DATA below:

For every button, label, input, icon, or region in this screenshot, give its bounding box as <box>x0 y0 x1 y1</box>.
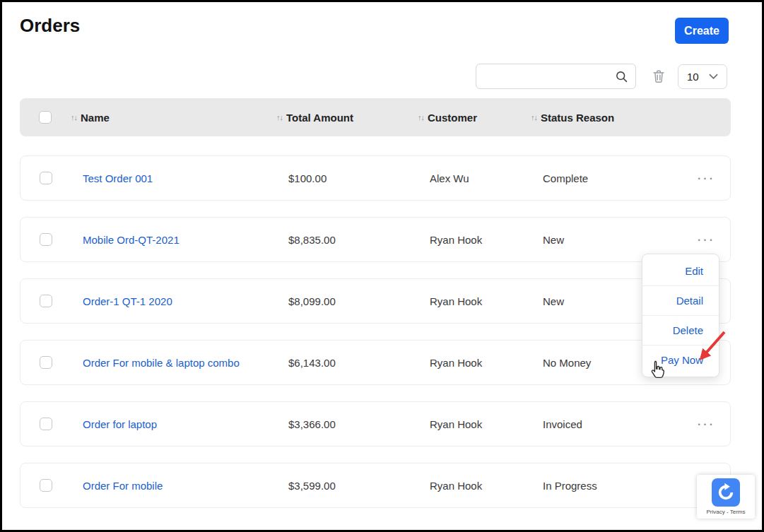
row-actions-context-menu: Edit Detail Delete Pay Now <box>642 254 719 377</box>
page-size-select[interactable]: 10 <box>678 64 727 89</box>
header-label: Total Amount <box>286 112 353 124</box>
chevron-down-icon <box>709 73 718 80</box>
customer-cell: Alex Wu <box>418 172 531 184</box>
row-actions-menu-icon[interactable]: ··· <box>697 416 715 432</box>
total-amount-cell: $3,366.00 <box>277 418 418 430</box>
row-checkbox[interactable] <box>40 233 52 246</box>
status-reason-cell: Complete <box>531 172 681 184</box>
table-row: Order For mobile $3,599.00 Ryan Hook In … <box>20 463 731 508</box>
menu-item-detail[interactable]: Detail <box>642 286 719 316</box>
customer-cell: Ryan Hook <box>418 295 531 307</box>
status-reason-cell: In Progress <box>531 480 681 492</box>
menu-item-edit[interactable]: Edit <box>642 256 719 286</box>
table-header-row: ↑↓ Name ↑↓ Total Amount ↑↓ Customer ↑↓ S… <box>20 98 731 136</box>
header-label: Name <box>81 112 110 124</box>
menu-item-pay-now[interactable]: Pay Now <box>642 345 719 374</box>
row-checkbox[interactable] <box>40 479 52 492</box>
create-button[interactable]: Create <box>675 18 729 44</box>
page-title: Orders <box>20 15 80 37</box>
table-row: Test Order 001 $100.00 Alex Wu Complete … <box>20 155 731 201</box>
search-input[interactable] <box>483 71 615 82</box>
recaptcha-icon <box>712 478 740 507</box>
customer-cell: Ryan Hook <box>418 480 531 492</box>
sort-icon[interactable]: ↑↓ <box>276 113 283 122</box>
total-amount-cell: $8,835.00 <box>277 234 418 246</box>
header-customer[interactable]: ↑↓ Customer <box>418 112 531 124</box>
customer-cell: Ryan Hook <box>418 357 531 369</box>
orders-table: ↑↓ Name ↑↓ Total Amount ↑↓ Customer ↑↓ S… <box>20 98 731 524</box>
customer-cell: Ryan Hook <box>418 234 531 246</box>
search-icon[interactable] <box>615 70 628 83</box>
header-total-amount[interactable]: ↑↓ Total Amount <box>276 112 418 124</box>
table-row: Mobile Ord-QT-2021 $8,835.00 Ryan Hook N… <box>20 217 731 262</box>
app-window: Orders Create 10 <box>0 0 764 532</box>
row-actions-menu-icon[interactable]: ··· <box>697 232 715 247</box>
order-name-link[interactable]: Test Order 001 <box>83 172 153 184</box>
recaptcha-badge[interactable]: Privacy - Terms <box>697 475 755 519</box>
header-name[interactable]: ↑↓ Name <box>71 112 276 124</box>
row-checkbox[interactable] <box>40 172 52 184</box>
header-label: Status Reason <box>541 112 614 124</box>
status-reason-cell: New <box>531 234 681 246</box>
page-size-value: 10 <box>687 71 699 83</box>
table-row: Order For mobile & laptop combo $6,143.0… <box>20 340 731 385</box>
row-checkbox[interactable] <box>40 356 52 369</box>
order-name-link[interactable]: Order for laptop <box>83 418 157 430</box>
recaptcha-privacy-terms[interactable]: Privacy - Terms <box>707 509 746 515</box>
order-name-link[interactable]: Order For mobile & laptop combo <box>83 357 240 369</box>
table-row: Order-1 QT-1 2020 $8,099.00 Ryan Hook Ne… <box>20 278 731 324</box>
total-amount-cell: $3,599.00 <box>277 480 418 492</box>
header-status-reason[interactable]: ↑↓ Status Reason <box>531 112 681 124</box>
table-row: Order for laptop $3,366.00 Ryan Hook Inv… <box>20 401 731 447</box>
trash-icon[interactable] <box>650 68 668 86</box>
order-name-link[interactable]: Mobile Ord-QT-2021 <box>83 234 180 246</box>
order-name-link[interactable]: Order For mobile <box>83 480 163 492</box>
sort-icon[interactable]: ↑↓ <box>418 113 424 122</box>
row-checkbox[interactable] <box>40 418 52 430</box>
header-label: Customer <box>428 112 477 124</box>
row-checkbox[interactable] <box>40 295 52 307</box>
status-reason-cell: Invoiced <box>531 418 681 430</box>
total-amount-cell: $100.00 <box>277 172 418 184</box>
order-name-link[interactable]: Order-1 QT-1 2020 <box>83 295 172 307</box>
row-actions-menu-icon[interactable]: ··· <box>697 170 715 186</box>
search-box <box>476 64 636 89</box>
select-all-checkbox[interactable] <box>39 111 52 124</box>
menu-item-delete[interactable]: Delete <box>642 316 719 345</box>
sort-icon[interactable]: ↑↓ <box>531 113 537 122</box>
sort-icon[interactable]: ↑↓ <box>71 113 77 122</box>
customer-cell: Ryan Hook <box>418 418 531 430</box>
total-amount-cell: $8,099.00 <box>277 295 418 307</box>
total-amount-cell: $6,143.00 <box>277 357 418 369</box>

End of DATA.

### WHAT YOU WILL DO:
Print the listing above in full, exactly as written. Omit any pictures.

### TASK RESULT:
For every button, label, input, icon, or region in this screenshot, give its bounding box as <box>x0 y0 x1 y1</box>.
row-actions-context-menu: Edit Detail Delete Pay Now <box>642 254 719 377</box>
page-size-select[interactable]: 10 <box>678 64 727 89</box>
header-label: Total Amount <box>286 112 353 124</box>
chevron-down-icon <box>709 73 718 80</box>
customer-cell: Alex Wu <box>418 172 531 184</box>
row-actions-menu-icon[interactable]: ··· <box>697 416 715 432</box>
total-amount-cell: $3,366.00 <box>277 418 418 430</box>
row-checkbox[interactable] <box>40 233 52 246</box>
status-reason-cell: Complete <box>531 172 681 184</box>
table-row: Order For mobile $3,599.00 Ryan Hook In … <box>20 463 731 508</box>
menu-item-detail[interactable]: Detail <box>642 286 719 316</box>
customer-cell: Ryan Hook <box>418 295 531 307</box>
status-reason-cell: In Progress <box>531 480 681 492</box>
menu-item-edit[interactable]: Edit <box>642 256 719 286</box>
table-header-row: ↑↓ Name ↑↓ Total Amount ↑↓ Customer ↑↓ S… <box>20 98 731 136</box>
header-label: Name <box>81 112 110 124</box>
menu-item-pay-now[interactable]: Pay Now <box>642 345 719 374</box>
row-checkbox[interactable] <box>40 479 52 492</box>
create-button[interactable]: Create <box>675 18 729 44</box>
page-title: Orders <box>20 15 80 37</box>
table-row: Test Order 001 $100.00 Alex Wu Complete … <box>20 155 731 201</box>
search-input[interactable] <box>483 71 615 82</box>
recaptcha-icon <box>712 478 740 507</box>
customer-cell: Ryan Hook <box>418 480 531 492</box>
sort-icon[interactable]: ↑↓ <box>276 113 283 122</box>
total-amount-cell: $8,835.00 <box>277 234 418 246</box>
header-customer[interactable]: ↑↓ Customer <box>418 112 531 124</box>
customer-cell: Ryan Hook <box>418 357 531 369</box>
orders-table: ↑↓ Name ↑↓ Total Amount ↑↓ Customer ↑↓ S… <box>20 98 731 524</box>
customer-cell: Ryan Hook <box>418 234 531 246</box>
search-icon[interactable] <box>615 70 628 83</box>
header-total-amount[interactable]: ↑↓ Total Amount <box>276 112 418 124</box>
table-row: Mobile Ord-QT-2021 $8,835.00 Ryan Hook N… <box>20 217 731 262</box>
app-window: Orders Create 10 <box>0 0 764 532</box>
row-actions-menu-icon[interactable]: ··· <box>697 232 715 247</box>
order-name-link[interactable]: Test Order 001 <box>83 172 153 184</box>
recaptcha-badge[interactable]: Privacy - Terms <box>697 475 755 519</box>
header-name[interactable]: ↑↓ Name <box>71 112 276 124</box>
row-checkbox[interactable] <box>40 172 52 184</box>
header-label: Status Reason <box>541 112 614 124</box>
status-reason-cell: New <box>531 234 681 246</box>
page-size-value: 10 <box>687 71 699 83</box>
table-row: Order For mobile & laptop combo $6,143.0… <box>20 340 731 385</box>
row-checkbox[interactable] <box>40 356 52 369</box>
order-name-link[interactable]: Order for laptop <box>83 418 157 430</box>
recaptcha-privacy-terms[interactable]: Privacy - Terms <box>707 509 746 515</box>
order-name-link[interactable]: Order For mobile & laptop combo <box>83 357 240 369</box>
table-row: Order-1 QT-1 2020 $8,099.00 Ryan Hook Ne… <box>20 278 731 324</box>
total-amount-cell: $3,599.00 <box>277 480 418 492</box>
header-status-reason[interactable]: ↑↓ Status Reason <box>531 112 681 124</box>
table-row: Order for laptop $3,366.00 Ryan Hook Inv… <box>20 401 731 447</box>
trash-icon[interactable] <box>650 68 668 86</box>
order-name-link[interactable]: Mobile Ord-QT-2021 <box>83 234 180 246</box>
order-name-link[interactable]: Order For mobile <box>83 480 163 492</box>
sort-icon[interactable]: ↑↓ <box>418 113 424 122</box>
row-checkbox[interactable] <box>40 418 52 430</box>
header-label: Customer <box>428 112 477 124</box>
row-checkbox[interactable] <box>40 295 52 307</box>
status-reason-cell: Invoiced <box>531 418 681 430</box>
total-amount-cell: $100.00 <box>277 172 418 184</box>
order-name-link[interactable]: Order-1 QT-1 2020 <box>83 295 172 307</box>
row-actions-menu-icon[interactable]: ··· <box>697 170 715 186</box>
search-box <box>476 64 636 89</box>
select-all-checkbox[interactable] <box>39 111 52 124</box>
menu-item-delete[interactable]: Delete <box>642 316 719 345</box>
sort-icon[interactable]: ↑↓ <box>531 113 537 122</box>
sort-icon[interactable]: ↑↓ <box>71 113 77 122</box>
customer-cell: Ryan Hook <box>418 418 531 430</box>
total-amount-cell: $8,099.00 <box>277 295 418 307</box>
total-amount-cell: $6,143.00 <box>277 357 418 369</box>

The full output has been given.